Goiás tem e o Brasil inteiro tem. A população economicamente ativa, que não está passando por nenhum momento de enfermidade, é suficiente para atender a atividade produtiva do Brasil. O que vemos são setores ofertando empregos das mais diversas remunerações e qualidade de emprego, e ao mesmo tempo filas muito grandes de pessoas atendidas pelos programas sociais. Não podemos ser excludentes; uma pessoa que está no programa social não poder trabalhar com carteira assinada sob o risco de perder o benefício. Em muitos casos as pessoas podem, mas muitas são desconfiadas. O que eu vejo são situações de baixa procura de emprego, mas não de pleno emprego quando se tem milhões de pessoas cadastradas nos programas sociais. Muitas vezes, as pessoas recebem dos três entes federados. Não estou dizendo que está em desacordo com a lei, mas tem sempre que ser sempre feito uma triagem para tentar ver se tem alguém recebendo em desacordo com a lei. Se há de 10% a 15% da população atendida por programas sociais, às vezes até mais, e ao mesmo tempo se comemora ter 3%, 4% de desemprego. Acho que há uma certa incoerência nisso.

A taxa de turnover no Brasil é uma das mais altas do mundo, 56%, e Goiás está entre os três estados com maior rotatividade, junto com Mato Grosso e Espírito Santo. Porém, entre os fatores dos altos índices de turnover não está a falta de mão de obra: os especialistas apontam falta de clareza na descrição de vagas, a falta de um plano de carreira, a remuneração e o ambiente de trabalho.

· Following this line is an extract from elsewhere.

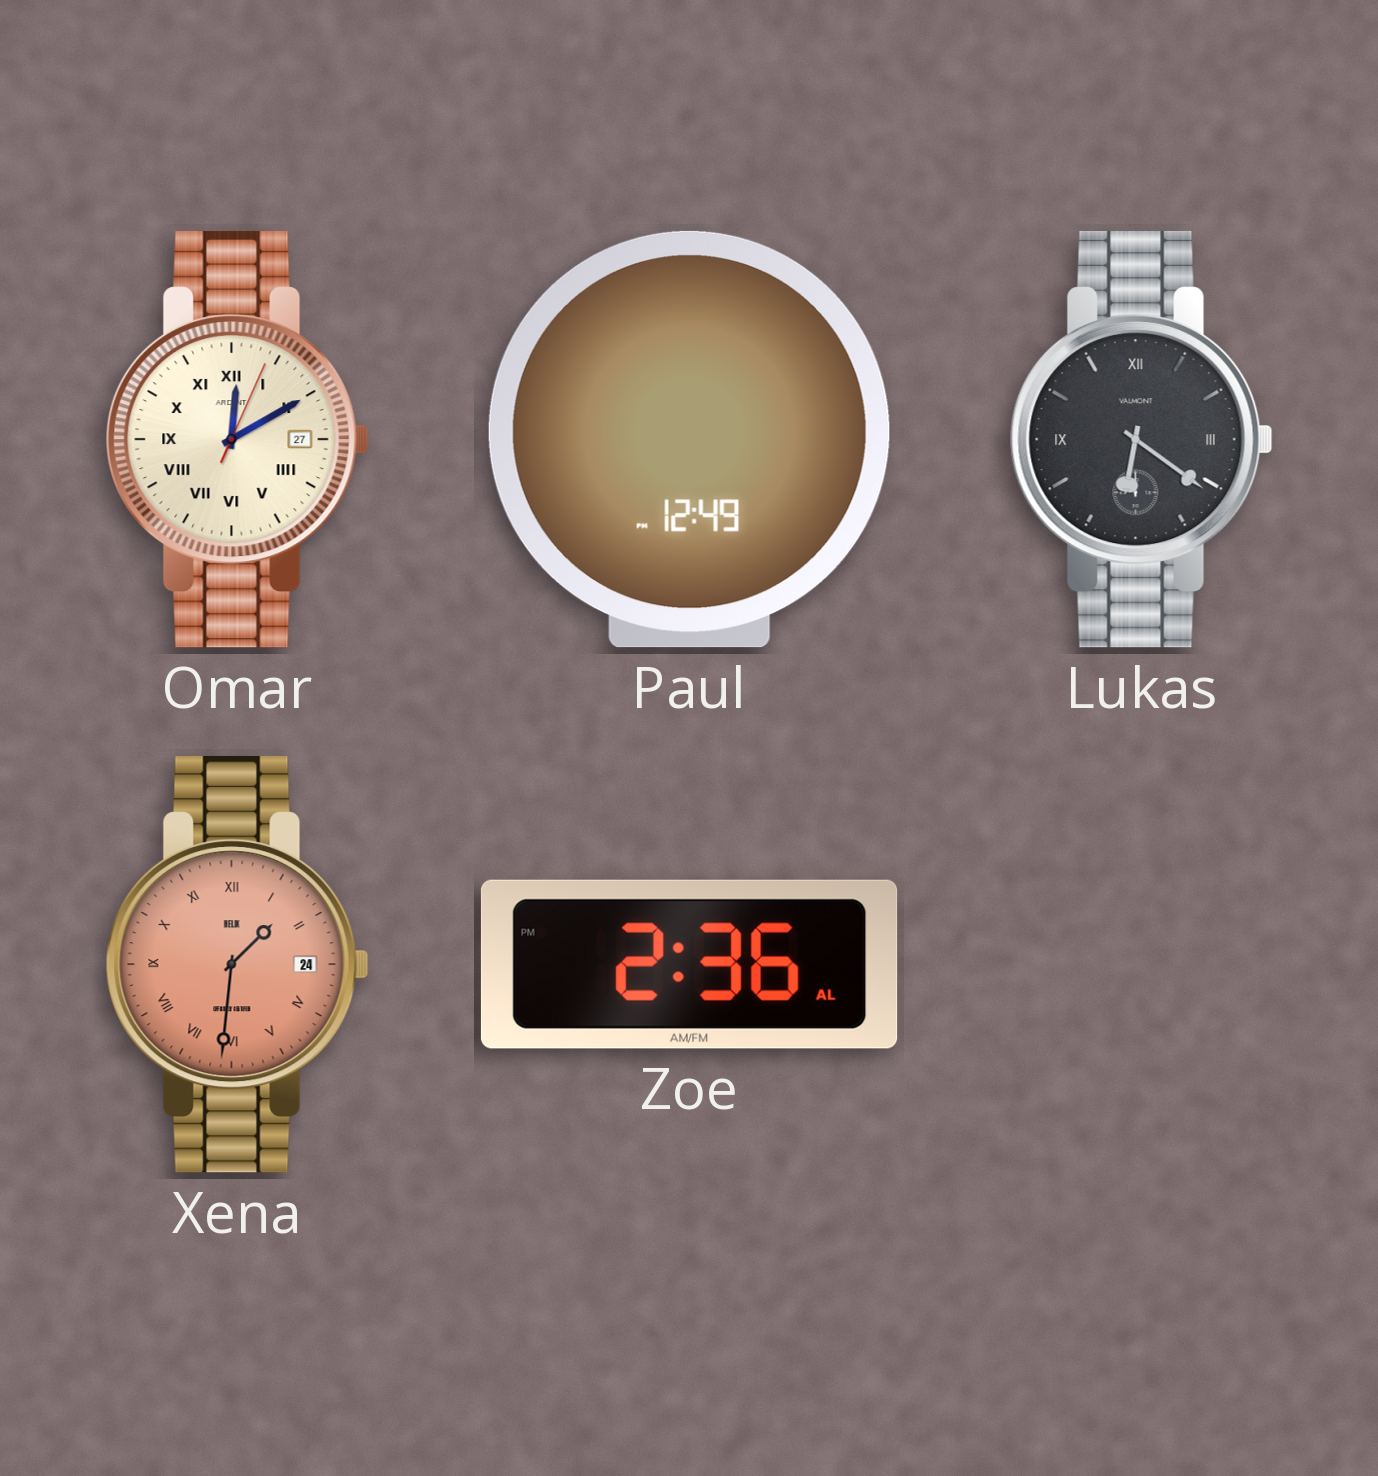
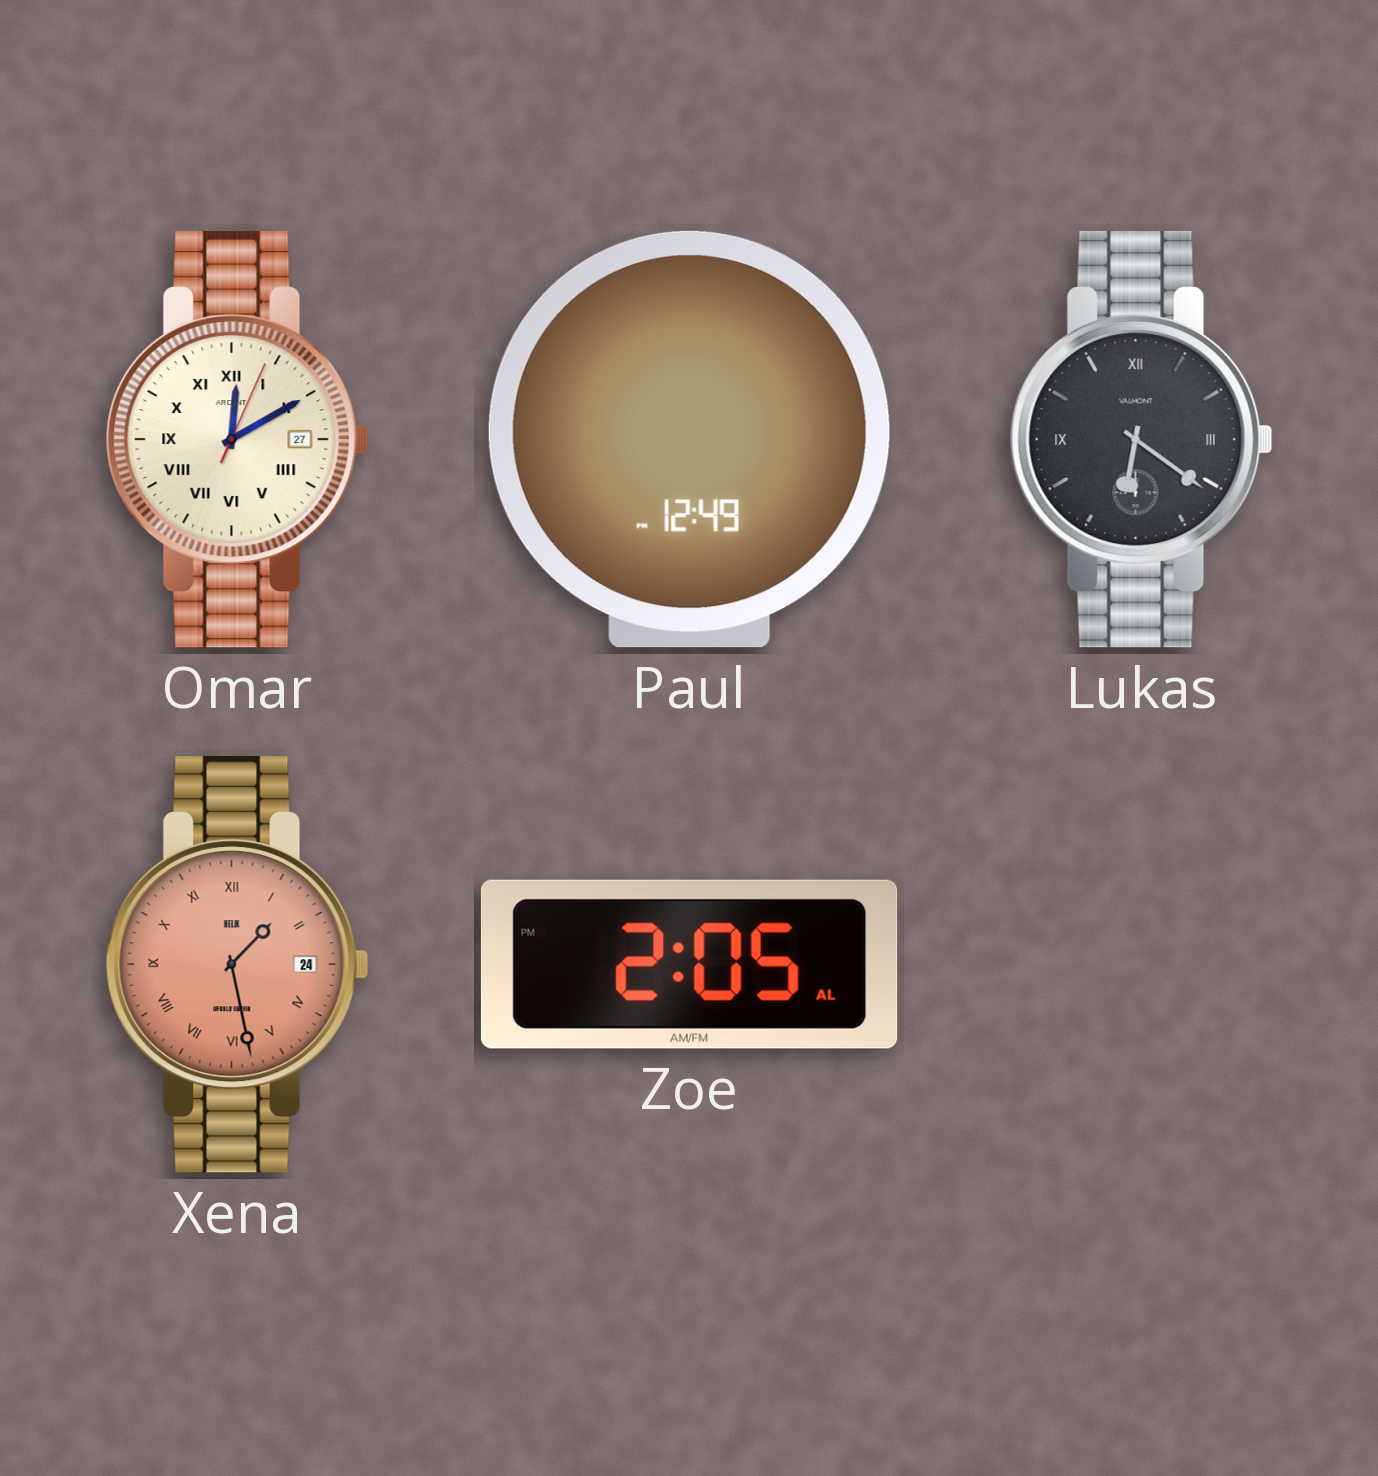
Xena: 1:31 -> 1:28
Zoe: 2:36 -> 2:05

O que explicaria essa alta rotatividade?  

A alta rotatividade do Brasil está ligada a alguns pontos, sendo o primeiro o fato de a pessoa não ter a qualificação correta. A oportunidade de ter acesso ao emprego informal e não precisar do emprego formal  por conta dos programas sociais, faz também com que a pessoa fique mais suscetível a ficar pouco tempo no emprego. A indústria, por outro lado, tem um histórico de empregos mais longevos. 

Considerando todos os fatores que apontou como causas da falta de mão de obra, como superar esse gargalo até 2027?

Incrementarmos o investimento em educação, preparar mais os jovens desde a educação básica até a educação profissional, fazendo parcerias nos municípios, estados e iniciativa privada; tentar melhorar as políticas públicas para melhorar o alcance dos programas sociais, mas ao mesmo tempo permitir que as pessoas possam trabalhar. Esses são os caminhos, conversar cada vez mais com quem emprega para entender a sua dificuldade, a sua realidade e customizar a qualificação do emprego e também investir cada vez mais em tecnologia e automação, em eficiência e aumento de produtividade, porque o aumento de produtividade do trabalhador reduz a necessidade de emprego para o aumento de  produtividade. Ampliar a automação e a mecanização também vai ao encontro desse problema: estou tendo um problema de falta de mão de obra, então tenho que ver o que posso fazer para automatizar. Pode não ser a solução, mas acaba minorando o problema. A busca da  eficiência  tem que ser constante, mas não vamos resolver esse gargalo em dois anos, então as empresas vão se adequando e se virando cada uma da sua forma.